> **Problem description**
Each line below must be set down exactly as it stands.

> **Record set**
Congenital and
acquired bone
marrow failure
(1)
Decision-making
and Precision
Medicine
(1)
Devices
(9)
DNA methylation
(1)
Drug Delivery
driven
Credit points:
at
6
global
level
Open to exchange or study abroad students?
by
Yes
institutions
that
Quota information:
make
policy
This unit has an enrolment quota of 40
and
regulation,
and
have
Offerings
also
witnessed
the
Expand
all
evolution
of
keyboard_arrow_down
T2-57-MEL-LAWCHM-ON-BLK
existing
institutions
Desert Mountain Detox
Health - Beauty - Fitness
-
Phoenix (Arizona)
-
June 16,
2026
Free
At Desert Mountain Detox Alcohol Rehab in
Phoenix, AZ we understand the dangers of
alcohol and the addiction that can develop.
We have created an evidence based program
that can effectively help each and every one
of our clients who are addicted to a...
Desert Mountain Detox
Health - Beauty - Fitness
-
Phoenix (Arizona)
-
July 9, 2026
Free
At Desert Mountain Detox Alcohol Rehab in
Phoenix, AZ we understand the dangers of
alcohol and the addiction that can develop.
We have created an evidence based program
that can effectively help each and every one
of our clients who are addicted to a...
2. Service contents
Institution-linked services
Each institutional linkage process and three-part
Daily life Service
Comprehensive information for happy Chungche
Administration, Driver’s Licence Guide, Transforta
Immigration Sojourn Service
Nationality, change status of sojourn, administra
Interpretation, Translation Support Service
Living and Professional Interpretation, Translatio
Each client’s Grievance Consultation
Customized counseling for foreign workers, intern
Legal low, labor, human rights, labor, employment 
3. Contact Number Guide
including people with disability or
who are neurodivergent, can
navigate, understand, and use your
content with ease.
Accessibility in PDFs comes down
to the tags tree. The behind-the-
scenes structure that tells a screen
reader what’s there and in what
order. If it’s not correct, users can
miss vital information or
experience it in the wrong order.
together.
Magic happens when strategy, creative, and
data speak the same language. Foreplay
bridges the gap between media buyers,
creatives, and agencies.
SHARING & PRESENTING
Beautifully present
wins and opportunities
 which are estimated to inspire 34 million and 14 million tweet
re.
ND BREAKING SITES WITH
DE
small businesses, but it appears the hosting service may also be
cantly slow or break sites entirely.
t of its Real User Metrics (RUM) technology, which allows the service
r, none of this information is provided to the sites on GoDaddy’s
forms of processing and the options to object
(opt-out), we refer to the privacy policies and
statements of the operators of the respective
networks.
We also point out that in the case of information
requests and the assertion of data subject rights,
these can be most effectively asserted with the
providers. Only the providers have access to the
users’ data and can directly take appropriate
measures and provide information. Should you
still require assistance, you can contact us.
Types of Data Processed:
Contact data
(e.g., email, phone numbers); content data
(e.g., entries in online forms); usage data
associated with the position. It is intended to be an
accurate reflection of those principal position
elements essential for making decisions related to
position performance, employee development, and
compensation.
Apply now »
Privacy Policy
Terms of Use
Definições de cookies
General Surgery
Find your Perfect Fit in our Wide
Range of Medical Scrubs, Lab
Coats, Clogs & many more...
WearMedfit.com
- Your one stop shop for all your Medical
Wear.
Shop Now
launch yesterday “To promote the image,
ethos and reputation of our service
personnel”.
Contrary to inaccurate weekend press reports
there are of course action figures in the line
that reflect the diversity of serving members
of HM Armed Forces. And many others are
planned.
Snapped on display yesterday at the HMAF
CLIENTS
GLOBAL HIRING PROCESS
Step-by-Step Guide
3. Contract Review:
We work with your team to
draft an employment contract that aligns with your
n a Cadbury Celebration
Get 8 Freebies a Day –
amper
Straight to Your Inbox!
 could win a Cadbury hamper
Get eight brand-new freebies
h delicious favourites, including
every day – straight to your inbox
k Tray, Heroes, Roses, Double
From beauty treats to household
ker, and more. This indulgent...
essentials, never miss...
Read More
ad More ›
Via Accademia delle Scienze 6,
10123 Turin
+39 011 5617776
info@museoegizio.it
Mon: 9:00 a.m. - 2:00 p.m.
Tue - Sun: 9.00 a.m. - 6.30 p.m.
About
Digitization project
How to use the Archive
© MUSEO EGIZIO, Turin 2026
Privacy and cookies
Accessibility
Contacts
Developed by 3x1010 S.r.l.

> **Result for this task**
Congenital and
acquired bone
marrow failure
(1)
Decision-making
and Precision
Medicine
(1)
Devices
(9)
DNA methylation
(1)
Drug Delivery
driven
Credit points:
at
6
global
level
Open to exchange or study abroad students?
by
Yes
institutions
that
Quota information:
make
policy
This unit has an enrolment quota of 40
and
regulation,
and
have
Offerings
also
witnessed
the
Expand
all
evolution
of
keyboard_arrow_down
T2-57-MEL-LAWCHM-ON-BLK
existing
institutions
Desert Mountain Detox
Health - Beauty - Fitness
-
Phoenix (Arizona)
-
June 16,
2026
Free
At Desert Mountain Detox Alcohol Rehab in
Phoenix, AZ we understand the dangers of
alcohol and the addiction that can develop.
We have created an evidence based program
that can effectively help each and every one
of our clients who are addicted to a...
Desert Mountain Detox
Health - Beauty - Fitness
-
Phoenix (Arizona)
-
July 9, 2026
Free
At Desert Mountain Detox Alcohol Rehab in
Phoenix, AZ we understand the dangers of
alcohol and the addiction that can develop.
We have created an evidence based program
that can effectively help each and every one
of our clients who are addicted to a...
2. Service contents
Institution-linked services
Each institutional linkage process and three-part
Daily life Service
Comprehensive information for happy Chungche
Administration, Driver’s Licence Guide, Transforta
Immigration Sojourn Service
Nationality, change status of sojourn, administra
Interpretation, Translation Support Service
Living and Professional Interpretation, Translatio
Each client’s Grievance Consultation
Customized counseling for foreign workers, intern
Legal low, labor, human rights, labor, employment 
3. Contact Number Guide
including people with disability or
who are neurodivergent, can
navigate, understand, and use your
content with ease.
Accessibility in PDFs comes down
to the tags tree. The behind-the-
scenes structure that tells a screen
reader what’s there and in what
order. If it’s not correct, users can
miss vital information or
experience it in the wrong order.
together.
Magic happens when strategy, creative, and
data speak the same language. Foreplay
bridges the gap between media buyers,
creatives, and agencies.
SHARING & PRESENTING
Beautifully present
wins and opportunities
 which are estimated to inspire 34 million and 14 million tweet
re.
ND BREAKING SITES WITH
DE
small businesses, but it appears the hosting service may also be
cantly slow or break sites entirely.
t of its Real User Metrics (RUM) technology, which allows the service
r, none of this information is provided to the sites on GoDaddy’s
forms of processing and the options to object
(opt-out), we refer to the privacy policies and
statements of the operators of the respective
networks.
We also point out that in the case of information
requests and the assertion of data subject rights,
these can be most effectively asserted with the
providers. Only the providers have access to the
users’ data and can directly take appropriate
measures and provide information. Should you
still require assistance, you can contact us.
Types of Data Processed:
Contact data
(e.g., email, phone numbers); content data
(e.g., entries in online forms); usage data
associated with the position. It is intended to be an
accurate reflection of those principal position
elements essential for making decisions related to
position performance, employee development, and
compensation.
Apply now »
Privacy Policy
Terms of Use
Definições de cookies
General Surgery
Find your Perfect Fit in our Wide
Range of Medical Scrubs, Lab
Coats, Clogs & many more...
WearMedfit.com
- Your one stop shop for all your Medical
Wear.
Shop Now
launch yesterday “To promote the image,
ethos and reputation of our service
personnel”.
Contrary to inaccurate weekend press reports
there are of course action figures in the line
that reflect the diversity of serving members
of HM Armed Forces. And many others are
planned.
Snapped on display yesterday at the HMAF
CLIENTS
GLOBAL HIRING PROCESS
Step-by-Step Guide
3. Contract Review:
We work with your team to
draft an employment contract that aligns with your
n a Cadbury Celebration
Get 8 Freebies a Day –
amper
Straight to Your Inbox!
 could win a Cadbury hamper
Get eight brand-new freebies
h delicious favourites, including
every day – straight to your inbox
k Tray, Heroes, Roses, Double
From beauty treats to household
ker, and more. This indulgent...
essentials, never miss...
Read More
ad More ›
Via Accademia delle Scienze 6,
10123 Turin
+39 011 5617776
info@museoegizio.it
Mon: 9:00 a.m. - 2:00 p.m.
Tue - Sun: 9.00 a.m. - 6.30 p.m.
About
Digitization project
How to use the Archive
© MUSEO EGIZIO, Turin 2026
Privacy and cookies
Accessibility
Contacts
Developed by 3x1010 S.r.l.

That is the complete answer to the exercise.